A funding model that speeds up delivery
Financially, what Equal Experts supported HMRC to achieve with MDTP is something most large organisations hadn’t seen before – an affordable way to enable sustainable innovation and run digital services at scale. It now costs HMRC just a fraction of the usual cost of running a platform able to support this level of services.
The platform team is centrally funded, which means the team doesn’t charge other areas of HMRC for the capabilities it provides. This includes the cost of hosting their services, and the technology and applications required to build them. It removes a layer of friction and dependency, freeing up users to develop the services they need for their customers, when they need them.
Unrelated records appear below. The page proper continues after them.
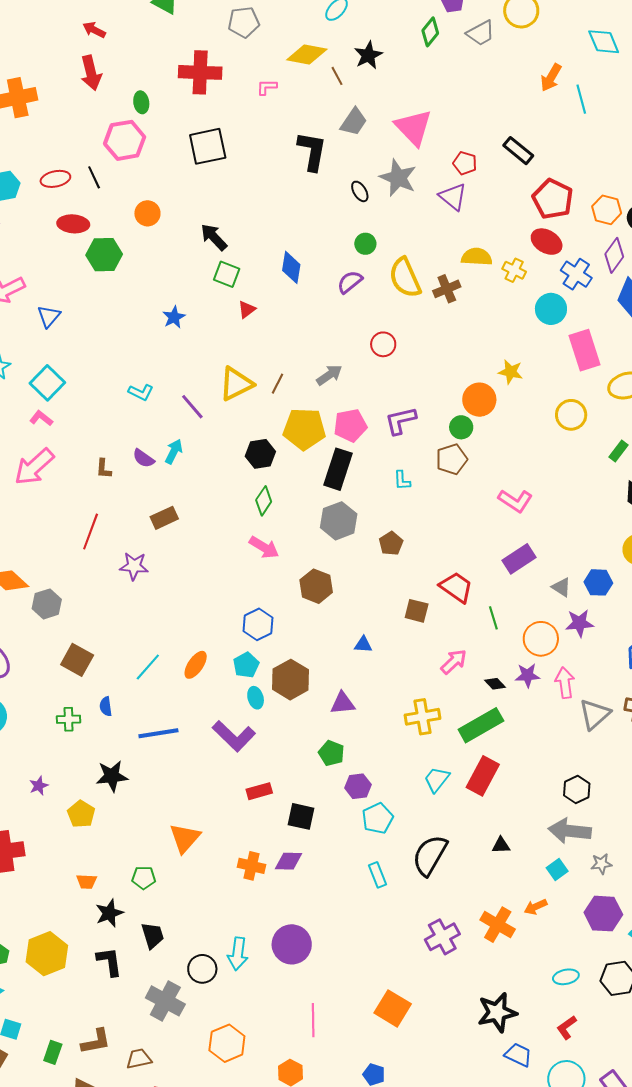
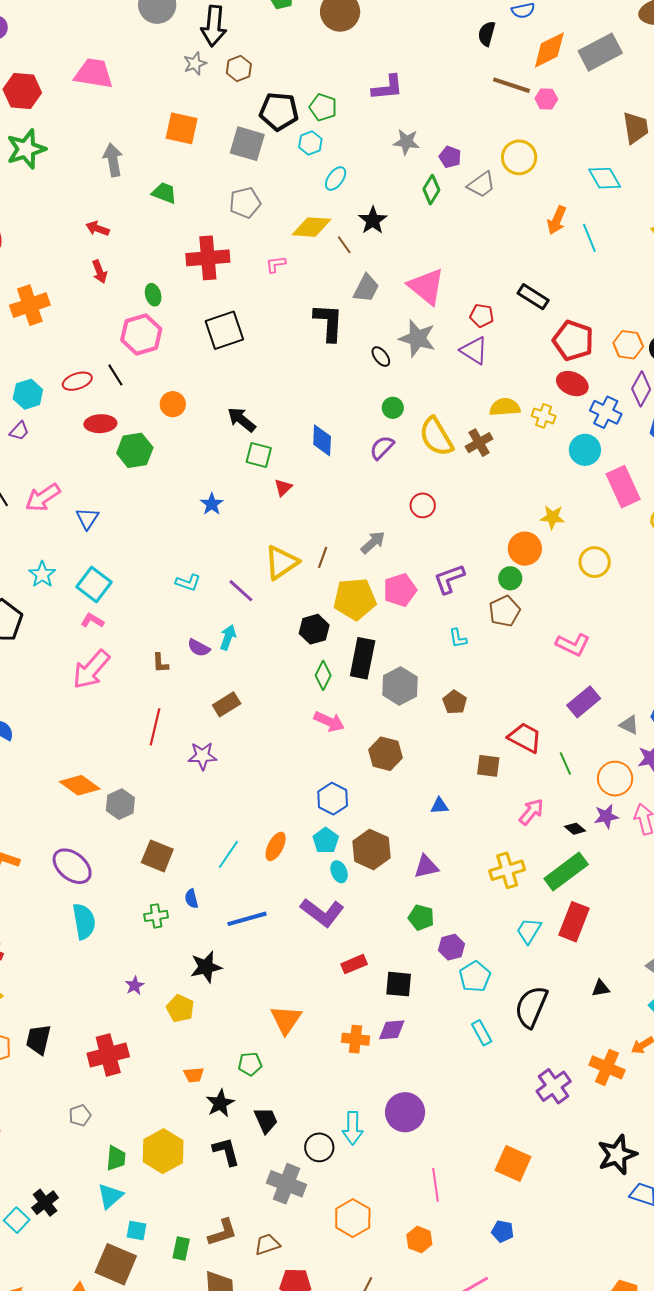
red arrow: (91, 73) -> (100, 272), size x0.7
yellow circle: (571, 415) -> (595, 562), moved
black rectangle: (338, 469) -> (363, 658), moved

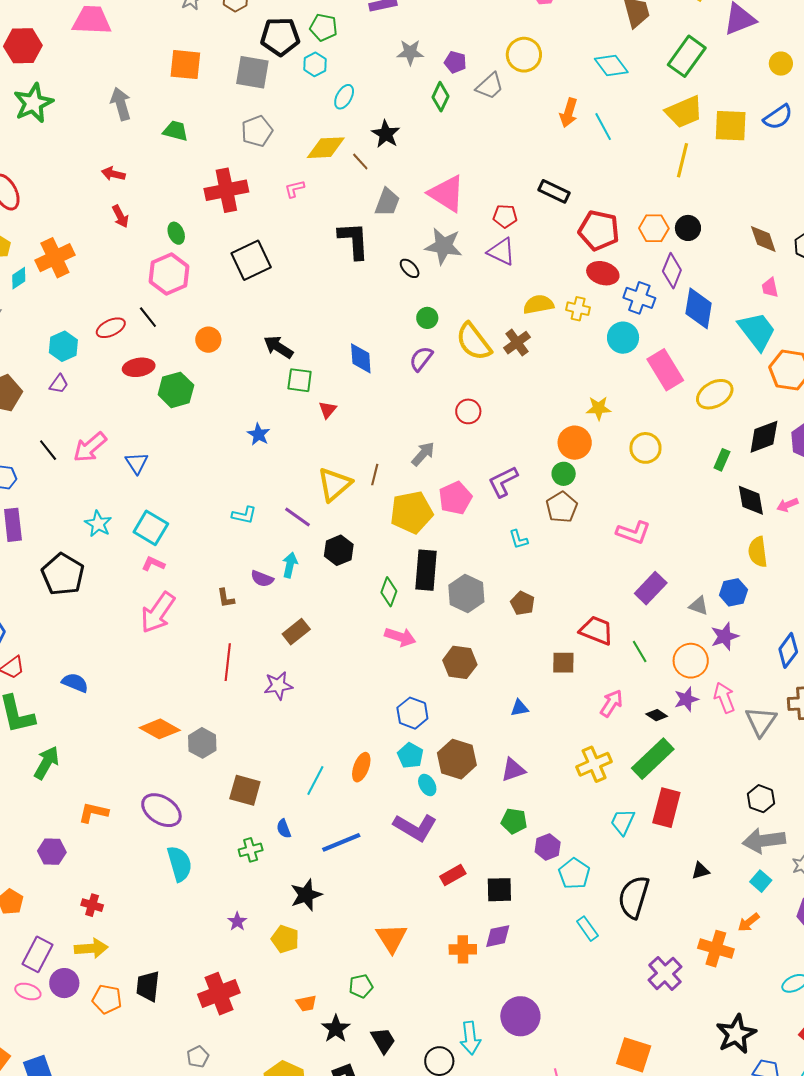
black hexagon: (314, 629) -> (339, 550), moved

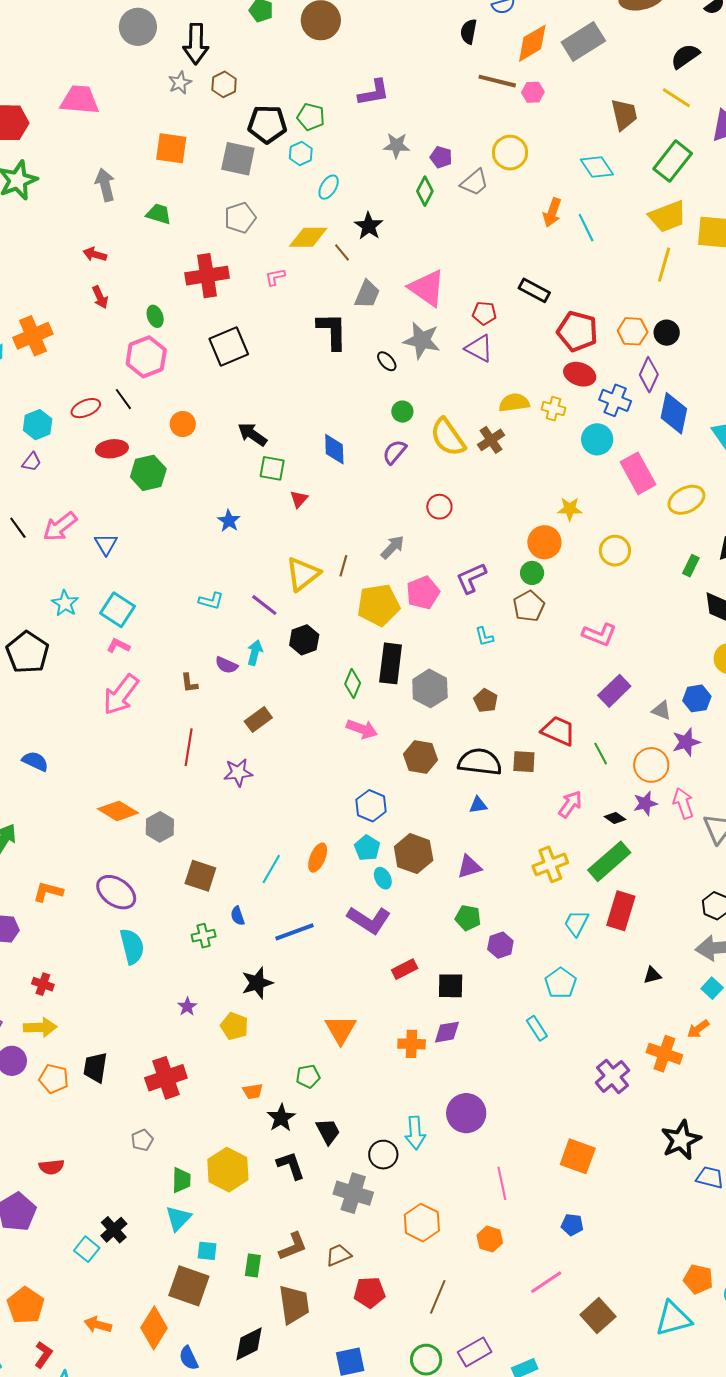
cyan pentagon: (574, 874) -> (561, 983), moved
black semicircle: (634, 897) -> (480, 762), moved, turned 78

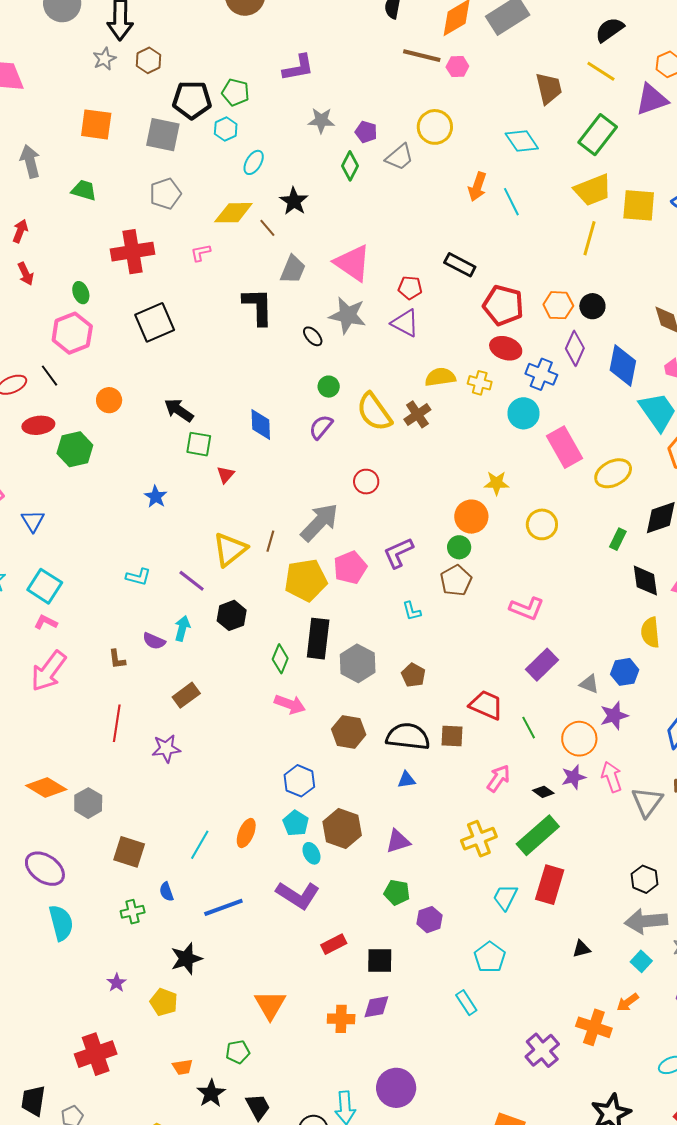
red arrow: (95, 254) -> (20, 231), turned 95
blue diamond: (674, 413) -> (623, 366), moved
gray arrow: (392, 547) -> (319, 522), size x1.6
black trapezoid: (95, 1067) -> (33, 1101), moved

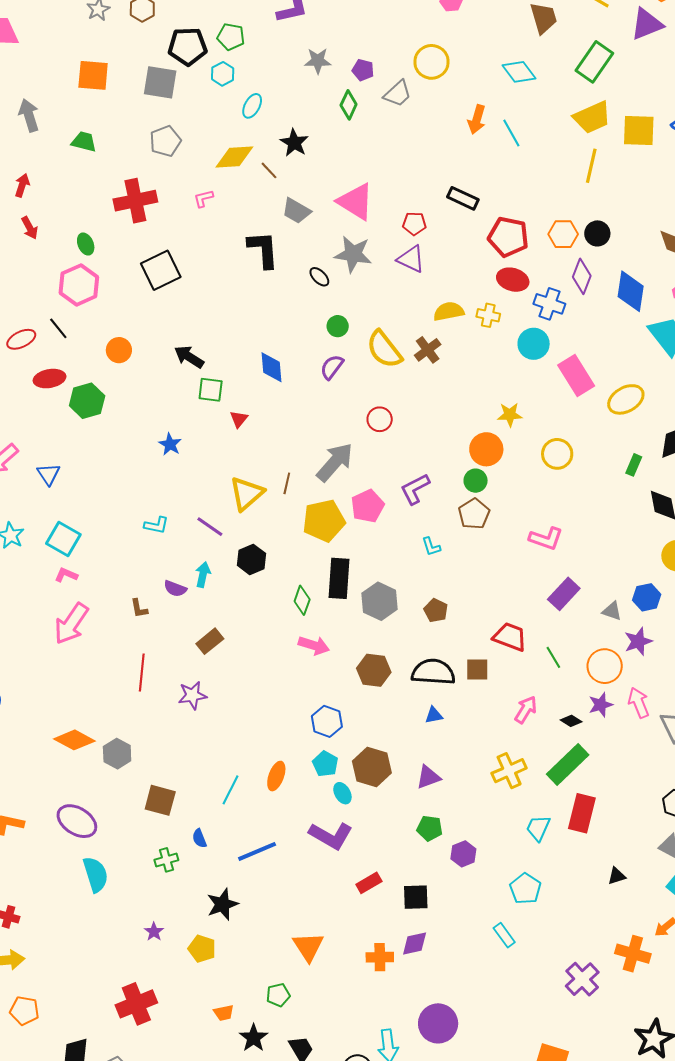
gray trapezoid: (293, 269) -> (296, 211), turned 100

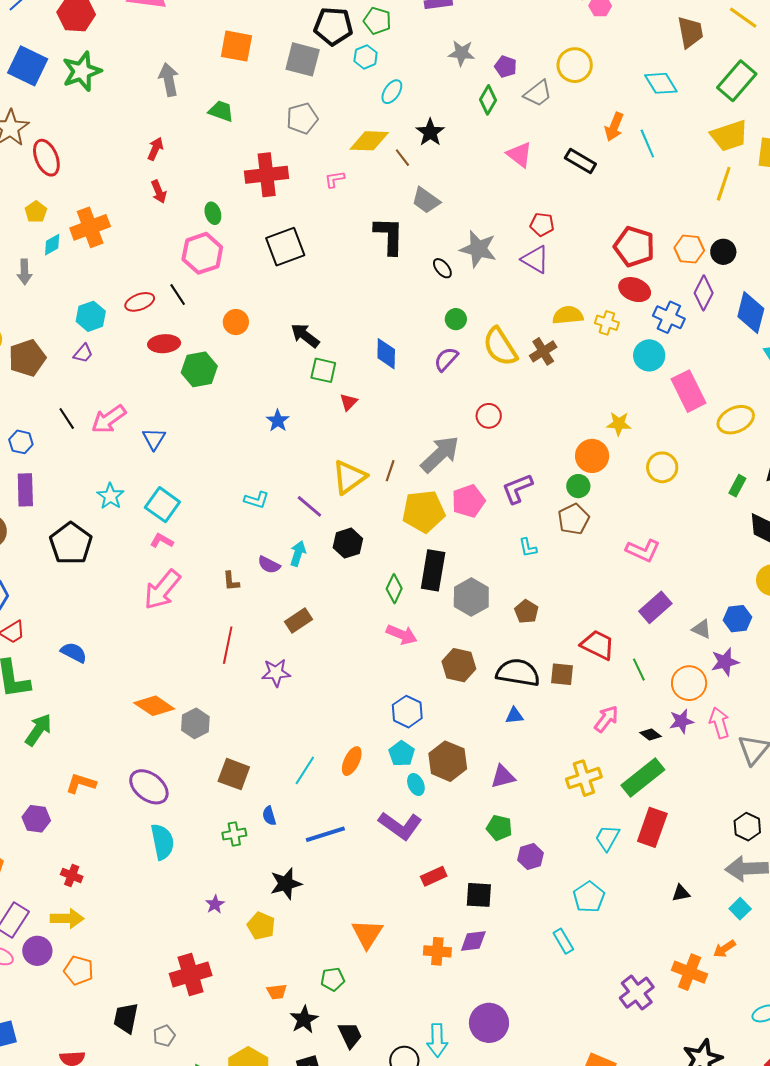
black rectangle: (463, 198) -> (580, 161), moved
pink triangle: (356, 202) -> (519, 155), moved, size x0.7

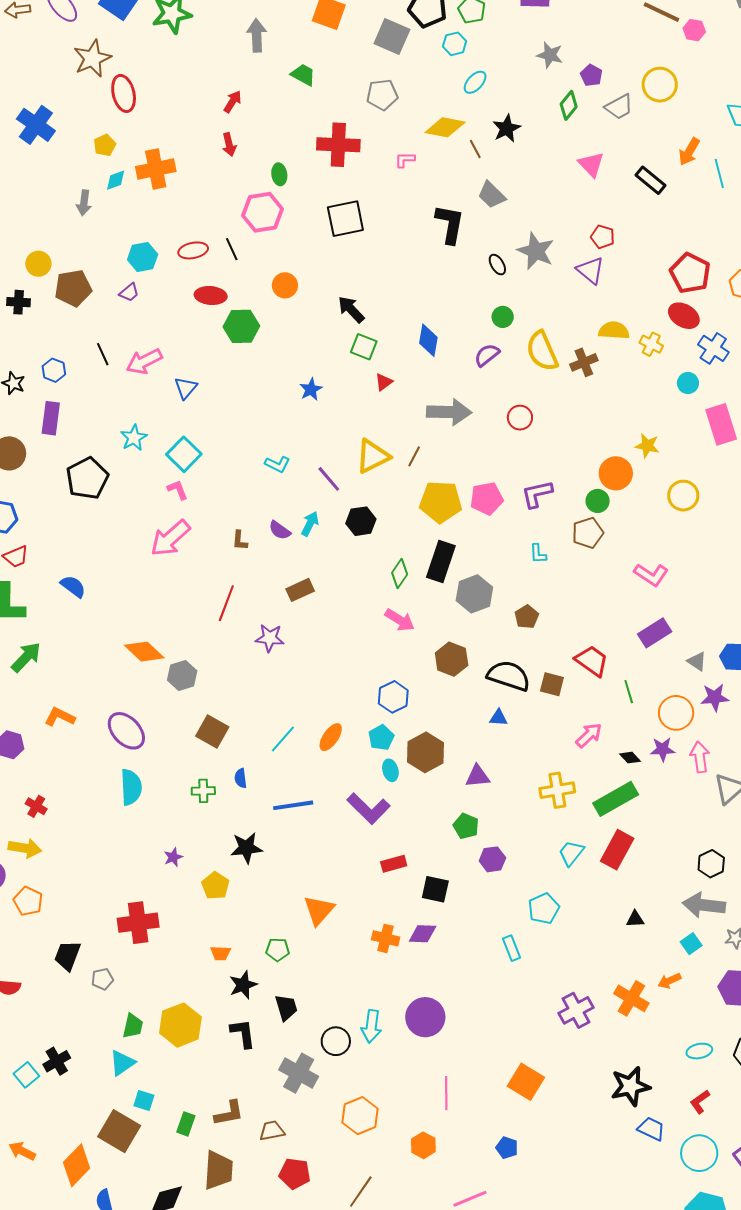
cyan circle: (649, 355) -> (688, 383), size x0.7
gray arrow: (440, 454) -> (449, 412), moved, turned 36
pink L-shape: (162, 541) -> (178, 490), turned 30

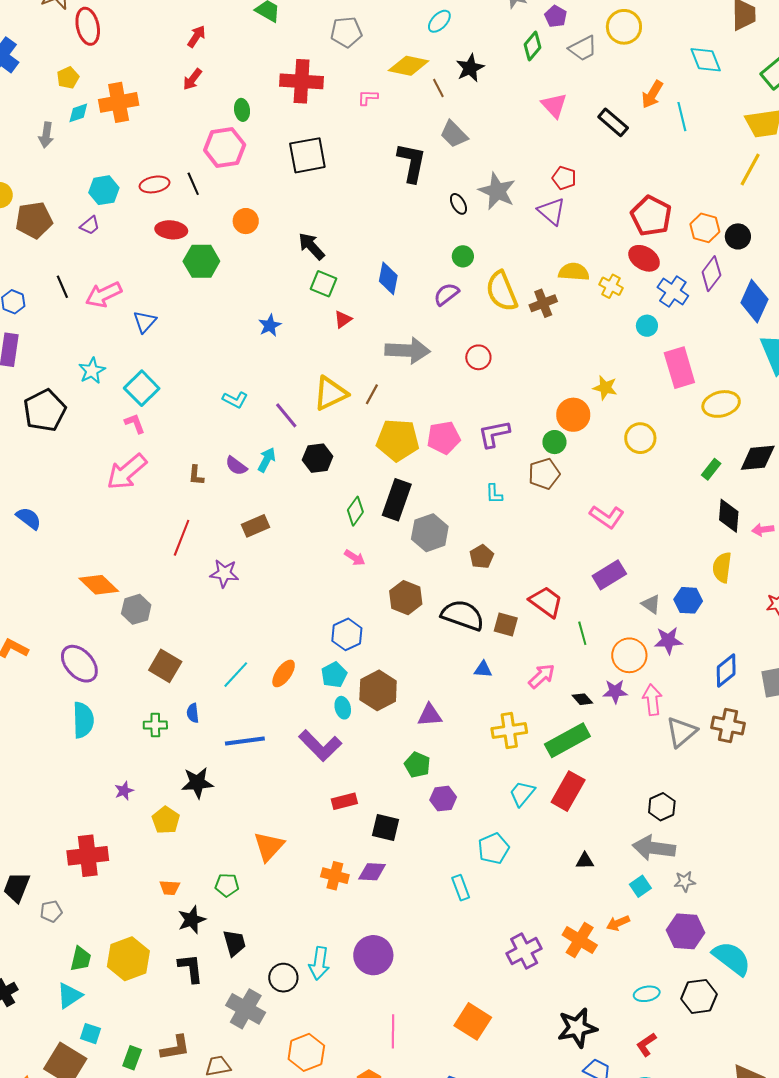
red arrow: (229, 145) -> (192, 79), turned 50
pink arrow: (400, 620) -> (355, 558), size x0.7
blue triangle: (498, 718) -> (483, 669), moved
We’ve helped facilitate a shift to coding in the open
During the very first conversations that would eventually lead to MDTP, the idea that the UK government might one day be writing software with code in the open and available for the public to reuse (a consequence of writing code in the public cloud) was unthinkable. But the principles of GDS included the premise that the public should be able to benefit from the work that HMRC does.
In line with this aspiration, Equal Experts collaborated with HMRC’s security teams to find a safe and responsible way to make all of our code repositories public unless deemed too sensitive. This means that the vast majority of code is available to the general public to use globally in a business context. At the time, this was a bold decision for a government department to make, and something which we’re very proud to have facilitated. The added bonus to HMRC is £millions in savings due to the use of open-source technologies instead of relying on expensive contracts.
We achieved this in part by leveraging the most appropriate secure public cloud providers for each stage of our work on the platform. It’s a pioneering approach that – once upon a time – wouldn’t have been expected of a UK government department.
What our partnership with HMRC has achieved
Essentially, Equal Experts has supported HMRC to – affordably and reliably – build public-facing services that meet the needs of the general public in a better way than they ever have before. Thanks to the platform, teams had the ability to respond to change faster than ever before, delivering vital services to keep businesses (and the economy) running during the pandemic.
Furthermore, the platform and approach we leave them with has enabled HMRC to build the internal capability to continue creating and operating services themselves, as an ‘intelligent client’. We’ve consistently sought to transfer our expertise and ways of working to HMRC’s own employees so that they can lead on innovation and own capabilities without a reliance on suppliers. Around 65% of the team making decisions about the platform now are civil servants, with only 35% consultants, an unusual mix for most big organisations.
Conclusion
This work was much more than building a platform. MDTP is a full-capability product that’s been repeatedly iterated on (HMRC has changed cloud provider 4 times with no downtime) to provide continued value to the UK taxpayer. It’s the result of 10 years of executive sponsorship and investment by HMRC that has created a bespoke Platform as a Service (PaaS) product composed of people, processes, and tools that enable teams to rapidly develop, iterate, and operate first class digital services.
We are incredibly proud of the forward-thinking culture we’ve helped to create within MDTP. This is the result of an amalgamation between Equal Experts’ transparent and collaborative ways of working and the sponsorship of HMRC’s senior leaders tasked with making this happen. It’s a no-blame culture of trust where everybody has a stake in the work that they do; it’s a very refreshing place to work, so much so that cross-pollination is even starting to happen across other departments within the organisation.